Huguens: If you’re talking about computer science techniques, recursion wins. But if you are talking about computer vision and machine learning, clustering motion vectors is a good one.

**Figure 6:** Dr. Jean uses OpenCV, Keras, and TensorFlow in his work.

Adrian: What deep learning/computer vision tools and libraries do you normally use? Which ones are your favorites?

Huguens: I use a lot of OpenCV. It is by far my favorite Python library for computer vision. With deep learning, again, a lot of it, I learn from you. I’m a big fan of Keras and Tensorflow.

Adrian: What advice would you give to someone who wants to perform computer vision/deep learning research but doesn’t know how to get started?

Huguens: After finishing graduate school, I wasn’t sure where to get started myself until I purchased a lot of materials from PyImageSearch and started following your blog. We learn by doing. You say that in your book. That’s no lie.

If you want to become really good at something, you have to practice. I think like an athlete. With regards to learning something new, I try to push more weight than what I did the day before. My mind has the benefit of not getting sore like my body. I don’t have to skip a day. I get on LinkedIn or Facebook and search for an eye-catching repository to fork or some amazing tech/book to read next.
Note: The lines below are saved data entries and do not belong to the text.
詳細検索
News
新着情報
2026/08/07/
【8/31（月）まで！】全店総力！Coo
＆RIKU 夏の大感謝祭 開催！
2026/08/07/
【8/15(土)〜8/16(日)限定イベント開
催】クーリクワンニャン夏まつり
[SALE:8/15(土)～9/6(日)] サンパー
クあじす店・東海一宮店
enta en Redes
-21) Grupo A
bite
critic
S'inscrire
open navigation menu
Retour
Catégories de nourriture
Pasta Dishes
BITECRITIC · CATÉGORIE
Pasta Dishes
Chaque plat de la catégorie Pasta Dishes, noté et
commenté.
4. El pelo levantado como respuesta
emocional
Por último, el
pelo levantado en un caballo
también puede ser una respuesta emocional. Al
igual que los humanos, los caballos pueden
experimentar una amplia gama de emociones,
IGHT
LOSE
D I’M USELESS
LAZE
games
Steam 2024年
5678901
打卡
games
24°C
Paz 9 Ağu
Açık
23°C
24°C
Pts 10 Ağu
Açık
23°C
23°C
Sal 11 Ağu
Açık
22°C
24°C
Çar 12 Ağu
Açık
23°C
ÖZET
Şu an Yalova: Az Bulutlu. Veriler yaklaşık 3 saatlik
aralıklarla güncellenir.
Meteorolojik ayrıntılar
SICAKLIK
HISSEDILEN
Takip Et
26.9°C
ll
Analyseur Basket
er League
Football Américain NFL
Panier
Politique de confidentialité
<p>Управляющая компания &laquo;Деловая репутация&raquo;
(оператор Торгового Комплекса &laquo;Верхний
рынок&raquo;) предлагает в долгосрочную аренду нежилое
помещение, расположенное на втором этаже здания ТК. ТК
Adrian: You’ve been a longtime reader and customer of PyImageSearch, having read Deep Learning for Computer Vision with Python, Raspberry Pi for Computer Vision, and gone through the PyImageSearch Gurus course. How have these books and courses helped you throughout your career?

Huguens: They’ve helped me enormously. Like my friend, Salette Thimot-Campos, CEO of Studio Jezette, writes on Facebook:

The only way to silence the doubt has been through education. The more I learn, the more powerful and connected to the world I feel. I’m exploring topics I never thought I had any business inquiring about, 4 years ago. But now, with each tech terminology and function I demystify and master, the more empowered and brave I feel.

My experience with your books and blogs echoes her words. A PhD only helps to remind me that I was always good enough to learn anything.

I’m not sure if you remember Professor Fow-Sen Choa. He co-advised me with Tim. He would say “breadth and depth”. To me, that always translated to know a lot about one thing and know a little about everything. He encouraged me to always be curious.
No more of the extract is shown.